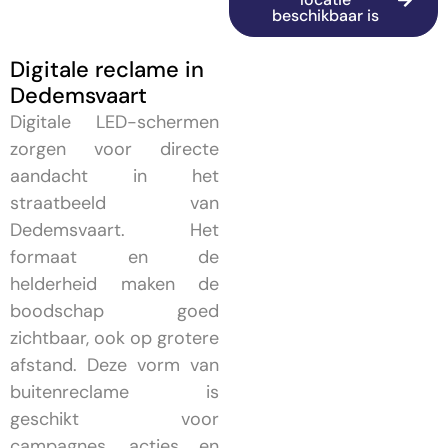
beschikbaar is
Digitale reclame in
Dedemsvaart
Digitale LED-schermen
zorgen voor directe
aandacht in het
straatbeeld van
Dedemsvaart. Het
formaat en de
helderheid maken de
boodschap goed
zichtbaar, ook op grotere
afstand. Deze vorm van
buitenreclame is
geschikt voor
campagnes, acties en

++++++++++++++++++++

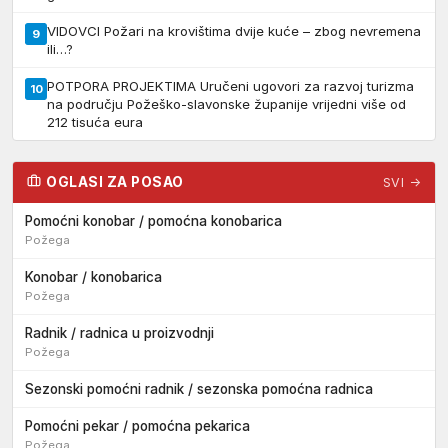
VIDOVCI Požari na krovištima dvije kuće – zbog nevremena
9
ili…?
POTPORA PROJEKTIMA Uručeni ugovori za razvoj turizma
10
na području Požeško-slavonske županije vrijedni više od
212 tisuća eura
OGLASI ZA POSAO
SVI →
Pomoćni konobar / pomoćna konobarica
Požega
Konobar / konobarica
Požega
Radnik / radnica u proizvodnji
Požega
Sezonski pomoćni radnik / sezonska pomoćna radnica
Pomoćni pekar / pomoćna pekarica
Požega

++++++++++++++++++++

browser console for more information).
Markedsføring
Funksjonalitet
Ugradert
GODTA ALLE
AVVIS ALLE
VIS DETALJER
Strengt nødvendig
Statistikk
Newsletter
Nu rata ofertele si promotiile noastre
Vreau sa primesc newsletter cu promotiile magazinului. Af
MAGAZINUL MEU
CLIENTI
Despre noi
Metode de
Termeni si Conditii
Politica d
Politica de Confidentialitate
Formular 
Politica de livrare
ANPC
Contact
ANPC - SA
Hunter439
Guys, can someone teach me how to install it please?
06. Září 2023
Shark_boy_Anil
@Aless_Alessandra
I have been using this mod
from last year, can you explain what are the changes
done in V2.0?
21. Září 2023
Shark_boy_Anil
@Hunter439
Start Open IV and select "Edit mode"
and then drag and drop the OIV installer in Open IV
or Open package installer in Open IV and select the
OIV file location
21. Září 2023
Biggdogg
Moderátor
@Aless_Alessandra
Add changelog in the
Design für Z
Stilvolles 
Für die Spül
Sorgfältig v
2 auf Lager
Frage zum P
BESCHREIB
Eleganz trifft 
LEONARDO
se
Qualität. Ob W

++++++++++++++++++++

▶ [What needs to be done]: Determine how many lines of the material include the string "select", and give only the resulting number.

▶ [Reply to the exercise]: 2